Collected data:
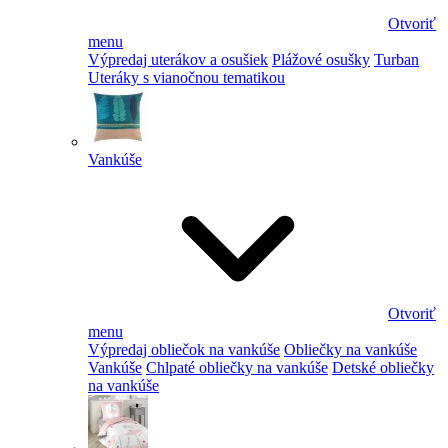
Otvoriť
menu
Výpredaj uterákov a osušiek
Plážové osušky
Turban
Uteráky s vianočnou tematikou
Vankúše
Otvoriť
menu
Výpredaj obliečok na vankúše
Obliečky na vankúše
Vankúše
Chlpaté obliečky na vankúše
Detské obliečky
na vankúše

...

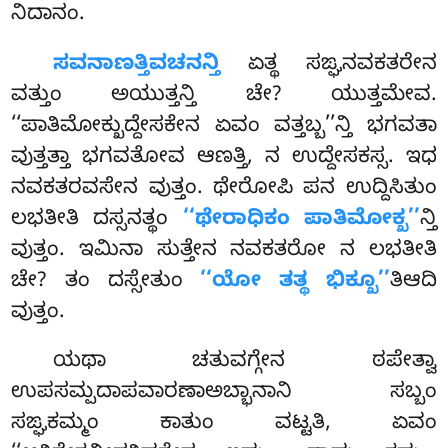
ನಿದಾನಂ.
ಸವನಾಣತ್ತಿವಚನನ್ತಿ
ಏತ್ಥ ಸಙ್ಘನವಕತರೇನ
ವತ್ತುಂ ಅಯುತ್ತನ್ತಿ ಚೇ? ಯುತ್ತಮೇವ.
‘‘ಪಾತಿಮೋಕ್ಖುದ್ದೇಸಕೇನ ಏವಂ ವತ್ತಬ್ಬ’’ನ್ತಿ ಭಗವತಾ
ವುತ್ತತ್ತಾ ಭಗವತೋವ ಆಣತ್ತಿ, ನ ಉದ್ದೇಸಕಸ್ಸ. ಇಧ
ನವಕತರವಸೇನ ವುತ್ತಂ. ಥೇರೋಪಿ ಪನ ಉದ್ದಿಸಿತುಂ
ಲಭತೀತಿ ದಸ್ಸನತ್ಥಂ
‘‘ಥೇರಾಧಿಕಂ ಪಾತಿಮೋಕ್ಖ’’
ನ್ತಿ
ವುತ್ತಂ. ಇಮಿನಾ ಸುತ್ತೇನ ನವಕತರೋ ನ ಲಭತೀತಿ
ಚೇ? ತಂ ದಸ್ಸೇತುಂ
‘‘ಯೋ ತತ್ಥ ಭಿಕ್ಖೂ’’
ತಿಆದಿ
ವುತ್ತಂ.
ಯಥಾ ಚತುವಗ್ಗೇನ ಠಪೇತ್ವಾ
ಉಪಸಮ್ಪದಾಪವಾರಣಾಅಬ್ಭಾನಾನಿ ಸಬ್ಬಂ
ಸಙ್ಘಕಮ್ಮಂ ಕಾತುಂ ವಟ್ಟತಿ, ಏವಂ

◆ **Exercise**
Copy every line in the entries above that has the string "Výpredaj" in it.

◆ **Solution to this task**
Výpredaj uterákov a osušiek
Výpredaj obliečok na vankúše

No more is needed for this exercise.